I joined a group that was going to go through the _How to Study the Bible_, and I never completed it. There was too much emphasis on the process, and we didn't seem to get to any "meat". I don't recommend the book.


----------



## JoeRe4mer

Civbert said:


> Anyone familiar with Kay Arthur's Inductive Bible Study method. I have a Inductive Study Bible I got from the in-laws years ago. I read the front matter of the book, and it seemed like it had some possibilities.
> 
> Aside from induction/deduction issues, what do people think about it? Is it really a denomination neutral method of studying the Word? Does it have any fatal hermetical flaws as a method? Does it steer one toward Arminianism?
> 
> I'm thinking of picking it up again an giving the method a try. I think it avoids using commentaries and third party exegeses. You do all the study for yourself and come to your own conclusions. I don't think that's necessarily the best approach - but it seems to have some benefits - mainly that it makes you dig down into the Word for yourself so that you really know what's there for yourself.

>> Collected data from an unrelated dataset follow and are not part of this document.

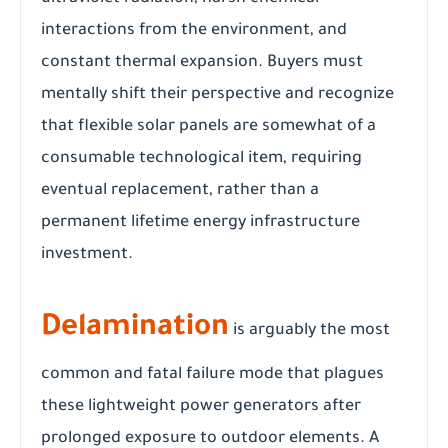
interactions from the environment, and
constant thermal expansion. Buyers must
mentally shift their perspective and recognize
that flexible solar panels are somewhat of a
consumable technological item, requiring
eventual replacement, rather than a
permanent lifetime energy infrastructure
investment.
Delamination
is arguably the most
common and fatal failure mode that plagues
these lightweight power generators after
prolonged exposure to outdoor elements. A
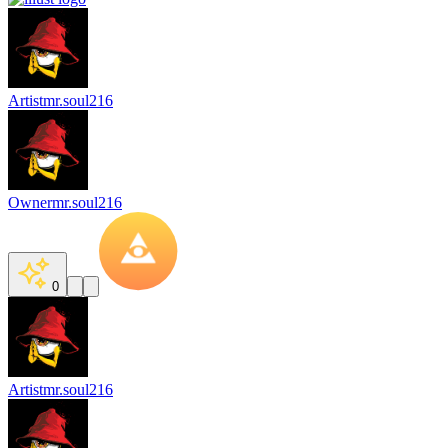
Artist
mr.soul216
Owner
mr.soul216
0
Artist
mr.soul216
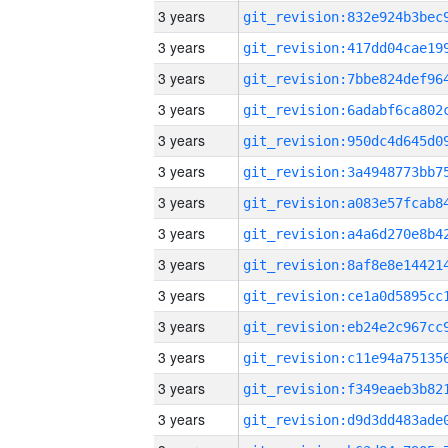
3 years
3 years
3 years
3 years
3 years
3 years
3 years
3 years
3 years
3 years
3 years
3 years
3 years
3 years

I have read her book How to study the Bible and I have looked at her study bible. As for the book I think it has some good ideas but is lacking. There is another book similer to it that I found to be MUCH better called Methodical Bible study by Robert A. Traina. That said I think you are on the right track by trying to develop a good bible study method instead of just running back and forth between commentaries like so many others tend to do. Not that I am against commentaries per se its just I feel they are over used in many cases and at the expense of scripture.


----------



## 3John2

That was the point I was trying to make. Like it said in the Lawson book many think they are studying THE BIBLE but they are not. They are more into reading commentaries & what others have said & don't allow the Spirit to speak to THEM. Very good point. Having said that I have many commentaries & books etc but my main objective is to get into THE WORD. Everyone has to have SOME method to get into the Word on their own. For that the Lawson book was quite good. As for markings etc I have my own. I know when I look at a page WHAT it is that I'm highlighting etc. Works for me. I don't think using Kay Arthurs or ANYONE elses would have worked for me. It's got to be real to you.


----------